Liverpool were the silent beneficiaries of Villa's victory. With both Arsenal and Wimbledon losing over the weekend they can extend their Premiership lead to five points by beating Newcastle at St James's Park tonight.

This is the first time in five seasons of Premier League football that Aston Villa have achieved five successive victories. They ended yesterday's game looking worth their place among the leading pursuers, but until they scored offered a number of reasons why their challenge might still become muted.

Faced with a packed defence offering the narrowest glimpses of goal, Brian Little's team played patience when their passing required more snap. Fernando Nelson and Alan Wright were advancing into the space Wimbledon were prepared on the flanks but produced few centres of quality. Dwight Yorke was being well marshalled by Chris Perry and Dean Blackwell, the Wimbledon centre backs, and only the studious ball control of Savo Milosevic offered Villa much hope of breaking the chilly stalemate.

The goal that changed the whole pattern of the proceedings seven minutes before half time arrived mere seconds after Villa had been denied a score by one of the season's more aberrant off side decisions. At least three Wimbledon defenders were keeping Yorke on side when Ian Taylor played the ball through to him.

What followed, therefore, was poetic justice of Tennysonian proportions. Neil Sullivan played the free kick out to Cunningham on the right, and in attempting a return pass to his goalkeeper the full back gave Yorke a clear run through what was now unpopulated territory.

Yorke scored between Sullivan's legs, and four minutes later Villa were further ahead. This time Perry, misjudging the ball in the air, inadvertently back headed behind his own lines. Blackwell came racing across to cover the danger but missed both ball and Milosevic, who held off the centre back's subsequent challenge to stab a shot past Sullivan.

Their plans for containment in disarray, Wimbledon spent the rest of the match getting more men forward and, as a result, leaving themselves increasingly exposed at the back. For Aston Villa this really was Christmas come early.

Now Yorke, ably supported by Milosevic and Andy Townsend, was in his element. Almost every time the Tobagan received the ball and turned towards goal Villa looked like scoring again. Whereas in the first half hour their passing had tended to become lost in a mass of bodies their movements now found space at will.

Taylor headed Aston Villa's third goal a minute past the hour after a superb cross from Steve Staunton on the left had found Sullivan blocking Milosevic's first time shot.

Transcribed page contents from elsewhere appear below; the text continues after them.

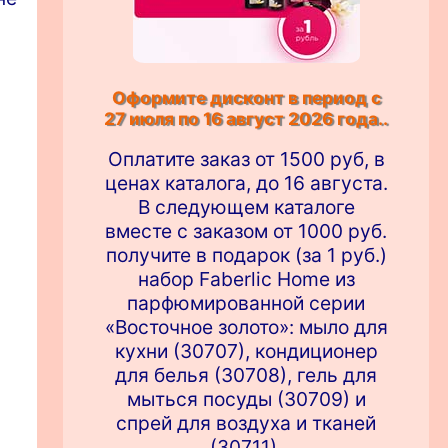
Оформите дисконт в период с
27 июля по 16 август 2026 года..
Оплатите заказ от 1500 руб, в
ценах каталога, до 16 августа.
В следующем каталоге
вместе с заказом от 1000 руб.
получите в подарок (за 1 руб.)
набор Faberlic Home из
парфюмированной серии
«Восточное золото»: мыло для
кухни (30707), кондиционер
для белья (30708), гель для
мыться посуды (30709) и
спрей для воздуха и тканей
(30711).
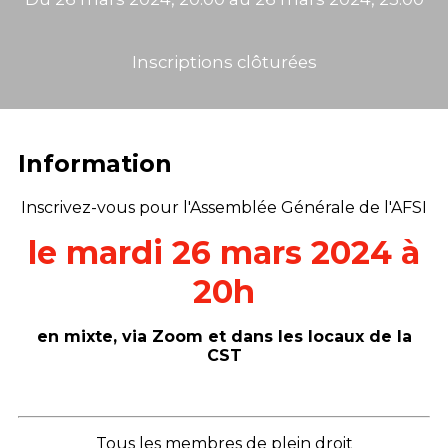
Inscriptions clôturées
Information
Inscrivez-vous pour l'Assemblée Générale de l'AFSI
le mardi 26 mars 2024 à
20h
en mixte, via Zoom et dans les locaux de la
CST
Tous les membres de plein droit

The ball rebounded to a grateful Taylor at the near post.

This was only the second time since the start of the season that Villa had scored three times, and on the previous occasion they had lost 4-3 at Newcastle. Not that there was much chance of a similar occurrence yesterday.

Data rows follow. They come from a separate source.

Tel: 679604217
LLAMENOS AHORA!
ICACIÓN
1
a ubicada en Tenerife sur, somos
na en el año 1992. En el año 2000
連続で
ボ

With 14 minutes remaining Milosevic accepted a return pass from Townsend and scored his second goal, and Villa's fourth, with the aid of a deflection off Blackwell. Then in the 85th minute Yorke darted in front of Blackwell to meet a low centre from Sasa Curcic, who had replaced Mark Draper, and complete the scoring with the most stylish finish of the afternoon, an exquisite flick into the far corner of the net.

Kinnear described the result as a "blimp". At least Villa Park had refrained from singing Colonel Bogey.

"If, at the start of the season, I'd told people that by Christmas we would have been level with Liverpool at the top if we had beaten Aston Villa they'd have carried me off to the nuthouse," the Wimbledon manager argued defiantly. "Now people will be saying what a great side Aston Villa are, but they're still a point behind us."

With Villa due to meet Arsenal, Manchester United, Newcastle and Liverpool once they have played Chelsea on St Stephen's Day Kinnear may be right to keep a sense of perspective. But at times yesterday his crazy gang must have driven him mad.